(Collected data)
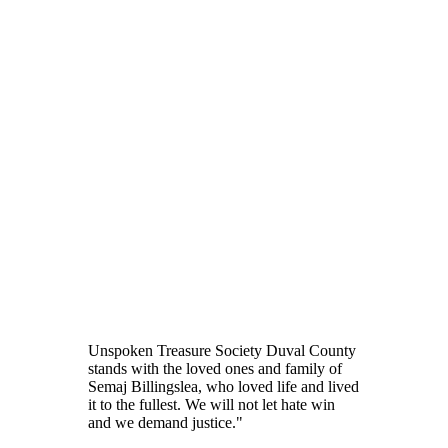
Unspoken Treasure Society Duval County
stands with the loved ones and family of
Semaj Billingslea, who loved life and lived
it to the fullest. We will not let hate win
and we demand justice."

* * *

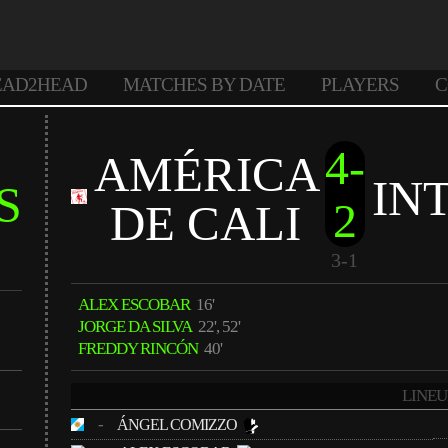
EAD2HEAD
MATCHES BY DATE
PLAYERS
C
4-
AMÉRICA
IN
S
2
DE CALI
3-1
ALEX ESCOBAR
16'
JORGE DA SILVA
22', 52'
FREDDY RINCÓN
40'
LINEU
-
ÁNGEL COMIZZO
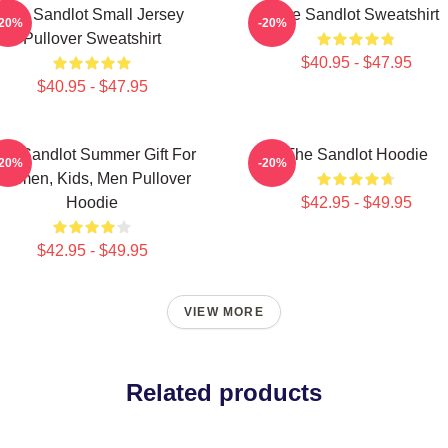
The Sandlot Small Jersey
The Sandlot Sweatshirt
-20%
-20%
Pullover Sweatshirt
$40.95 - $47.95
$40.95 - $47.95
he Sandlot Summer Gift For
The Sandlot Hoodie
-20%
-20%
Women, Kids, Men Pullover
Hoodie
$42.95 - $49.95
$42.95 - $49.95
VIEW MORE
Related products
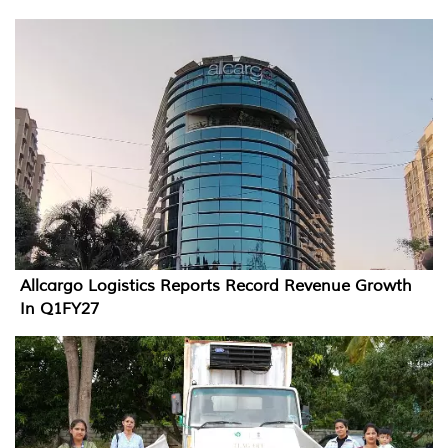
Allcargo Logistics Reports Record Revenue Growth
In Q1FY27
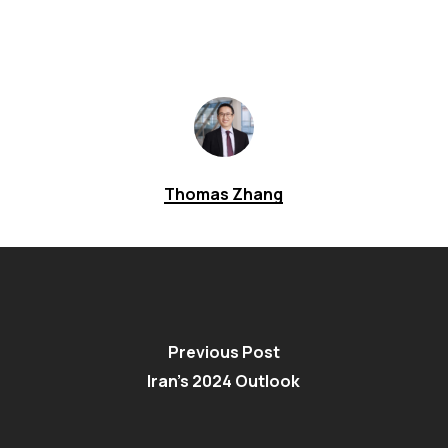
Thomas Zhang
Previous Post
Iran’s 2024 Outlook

Requirement » Wherever the word "Pullover" appears in the entries above, copy that line.

Solution to the exercise »
Pullover Sweatshirt
Women, Kids, Men Pullover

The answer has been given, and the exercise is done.